DIRECTIONS
Repeat the stretch of entries below from the line with "Given the image: right" through the line with "Target: 'duodenum'. Reply". Include both ends and add nothing.

[Saved data entries]
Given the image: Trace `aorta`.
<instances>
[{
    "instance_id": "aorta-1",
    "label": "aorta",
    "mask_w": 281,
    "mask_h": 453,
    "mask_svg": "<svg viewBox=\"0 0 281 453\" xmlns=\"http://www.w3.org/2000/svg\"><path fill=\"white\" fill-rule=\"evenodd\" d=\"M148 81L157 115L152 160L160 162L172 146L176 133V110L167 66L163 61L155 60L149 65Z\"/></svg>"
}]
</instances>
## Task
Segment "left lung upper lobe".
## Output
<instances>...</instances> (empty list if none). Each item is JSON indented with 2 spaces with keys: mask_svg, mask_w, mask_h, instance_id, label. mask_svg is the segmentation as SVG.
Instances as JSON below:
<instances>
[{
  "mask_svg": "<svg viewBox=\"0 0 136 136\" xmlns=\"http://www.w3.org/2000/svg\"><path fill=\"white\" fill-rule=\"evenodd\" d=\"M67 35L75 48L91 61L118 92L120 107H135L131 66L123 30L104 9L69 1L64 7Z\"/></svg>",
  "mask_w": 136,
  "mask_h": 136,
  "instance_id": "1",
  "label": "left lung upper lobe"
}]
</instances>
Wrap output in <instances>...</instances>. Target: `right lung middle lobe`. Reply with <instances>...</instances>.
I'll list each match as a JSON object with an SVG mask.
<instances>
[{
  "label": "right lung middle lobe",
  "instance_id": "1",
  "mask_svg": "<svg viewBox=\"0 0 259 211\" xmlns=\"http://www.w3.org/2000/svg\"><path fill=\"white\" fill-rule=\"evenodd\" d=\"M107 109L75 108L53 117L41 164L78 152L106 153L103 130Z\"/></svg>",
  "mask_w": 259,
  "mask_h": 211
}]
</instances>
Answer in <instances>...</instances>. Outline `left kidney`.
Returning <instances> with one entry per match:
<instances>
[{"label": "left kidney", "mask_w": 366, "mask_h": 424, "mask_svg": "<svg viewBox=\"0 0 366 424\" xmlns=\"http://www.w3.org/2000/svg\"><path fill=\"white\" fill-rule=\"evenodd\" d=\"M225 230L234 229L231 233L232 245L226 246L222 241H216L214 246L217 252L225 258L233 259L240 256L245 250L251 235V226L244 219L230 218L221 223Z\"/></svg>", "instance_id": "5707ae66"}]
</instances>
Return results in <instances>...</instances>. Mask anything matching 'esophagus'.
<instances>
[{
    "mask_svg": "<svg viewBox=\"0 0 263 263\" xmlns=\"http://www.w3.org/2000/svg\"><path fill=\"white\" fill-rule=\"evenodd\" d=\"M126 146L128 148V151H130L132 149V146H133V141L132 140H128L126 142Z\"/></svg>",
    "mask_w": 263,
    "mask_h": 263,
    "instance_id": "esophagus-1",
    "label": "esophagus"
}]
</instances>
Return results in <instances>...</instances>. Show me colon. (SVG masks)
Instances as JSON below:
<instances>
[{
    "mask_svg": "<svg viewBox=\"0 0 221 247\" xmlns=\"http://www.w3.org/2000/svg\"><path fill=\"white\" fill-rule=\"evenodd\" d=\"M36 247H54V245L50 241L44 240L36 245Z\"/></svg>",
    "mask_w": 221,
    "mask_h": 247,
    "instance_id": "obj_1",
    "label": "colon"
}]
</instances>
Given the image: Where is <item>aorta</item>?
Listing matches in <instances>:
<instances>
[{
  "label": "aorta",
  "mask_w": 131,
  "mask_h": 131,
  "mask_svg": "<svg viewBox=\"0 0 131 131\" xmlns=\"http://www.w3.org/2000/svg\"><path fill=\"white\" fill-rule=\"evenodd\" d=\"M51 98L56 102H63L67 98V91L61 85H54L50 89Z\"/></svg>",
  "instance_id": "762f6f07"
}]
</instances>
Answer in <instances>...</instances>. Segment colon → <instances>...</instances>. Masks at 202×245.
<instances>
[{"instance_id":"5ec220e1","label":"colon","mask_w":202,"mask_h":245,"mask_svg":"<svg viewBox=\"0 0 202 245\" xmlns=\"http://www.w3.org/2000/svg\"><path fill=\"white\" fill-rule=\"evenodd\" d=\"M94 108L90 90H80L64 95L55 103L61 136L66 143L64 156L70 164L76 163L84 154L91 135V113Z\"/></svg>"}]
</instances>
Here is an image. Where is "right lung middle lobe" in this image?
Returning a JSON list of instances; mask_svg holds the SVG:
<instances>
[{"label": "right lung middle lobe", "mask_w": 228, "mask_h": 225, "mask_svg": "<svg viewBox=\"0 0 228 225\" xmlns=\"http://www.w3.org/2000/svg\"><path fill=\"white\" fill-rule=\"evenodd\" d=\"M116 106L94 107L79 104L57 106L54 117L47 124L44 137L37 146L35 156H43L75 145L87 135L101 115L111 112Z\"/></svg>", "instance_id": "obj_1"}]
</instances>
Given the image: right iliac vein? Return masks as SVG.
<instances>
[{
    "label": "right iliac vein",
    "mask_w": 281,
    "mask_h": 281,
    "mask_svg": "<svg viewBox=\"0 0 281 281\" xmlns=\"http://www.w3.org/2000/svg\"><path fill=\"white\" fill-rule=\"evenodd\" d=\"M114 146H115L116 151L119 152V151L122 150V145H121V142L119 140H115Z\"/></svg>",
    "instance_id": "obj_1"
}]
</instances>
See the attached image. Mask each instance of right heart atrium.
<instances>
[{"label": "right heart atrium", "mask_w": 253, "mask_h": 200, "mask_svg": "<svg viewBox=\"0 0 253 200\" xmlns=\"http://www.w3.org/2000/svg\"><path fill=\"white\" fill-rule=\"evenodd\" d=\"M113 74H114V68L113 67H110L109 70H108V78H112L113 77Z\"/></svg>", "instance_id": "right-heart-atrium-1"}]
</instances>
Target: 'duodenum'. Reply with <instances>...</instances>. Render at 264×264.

...

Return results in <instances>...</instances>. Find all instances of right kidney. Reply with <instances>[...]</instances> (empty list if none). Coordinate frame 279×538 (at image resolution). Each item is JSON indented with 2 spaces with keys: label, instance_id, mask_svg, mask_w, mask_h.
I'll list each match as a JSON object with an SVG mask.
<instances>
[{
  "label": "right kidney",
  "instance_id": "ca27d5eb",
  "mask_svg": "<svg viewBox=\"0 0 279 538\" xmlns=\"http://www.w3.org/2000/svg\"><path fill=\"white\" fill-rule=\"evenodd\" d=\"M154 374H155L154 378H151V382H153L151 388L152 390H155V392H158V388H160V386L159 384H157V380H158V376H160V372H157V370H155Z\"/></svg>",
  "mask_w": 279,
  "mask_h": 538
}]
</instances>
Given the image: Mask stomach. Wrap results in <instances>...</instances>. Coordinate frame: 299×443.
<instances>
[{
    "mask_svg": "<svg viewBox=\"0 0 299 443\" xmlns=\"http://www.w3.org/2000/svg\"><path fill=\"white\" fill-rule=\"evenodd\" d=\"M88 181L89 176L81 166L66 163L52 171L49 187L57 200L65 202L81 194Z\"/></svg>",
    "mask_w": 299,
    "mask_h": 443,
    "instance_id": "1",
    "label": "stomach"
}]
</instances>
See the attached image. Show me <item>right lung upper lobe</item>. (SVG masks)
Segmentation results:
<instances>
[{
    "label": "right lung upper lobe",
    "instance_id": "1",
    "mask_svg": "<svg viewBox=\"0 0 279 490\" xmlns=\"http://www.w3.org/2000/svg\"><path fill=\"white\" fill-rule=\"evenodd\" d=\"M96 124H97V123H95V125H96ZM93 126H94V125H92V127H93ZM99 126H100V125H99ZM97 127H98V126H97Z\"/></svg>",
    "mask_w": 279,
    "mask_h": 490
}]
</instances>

RESPONSE
Given the image: right iliac vein? Return masks as SVG.
<instances>
[{
    "label": "right iliac vein",
    "mask_w": 281,
    "mask_h": 281,
    "mask_svg": "<svg viewBox=\"0 0 281 281\" xmlns=\"http://www.w3.org/2000/svg\"><path fill=\"white\" fill-rule=\"evenodd\" d=\"M114 146H115L116 151L119 152V151L122 150V145H121V142L119 140H115Z\"/></svg>",
    "instance_id": "obj_1"
}]
</instances>
See the attached image. Mask each instance of right heart atrium.
<instances>
[{"label": "right heart atrium", "mask_w": 253, "mask_h": 200, "mask_svg": "<svg viewBox=\"0 0 253 200\" xmlns=\"http://www.w3.org/2000/svg\"><path fill=\"white\" fill-rule=\"evenodd\" d=\"M113 74H114V68L113 67H110L109 70H108V78H112L113 77Z\"/></svg>", "instance_id": "right-heart-atrium-1"}]
</instances>
Target: 'duodenum'. Reply with <instances>...</instances>. Render at 264×264.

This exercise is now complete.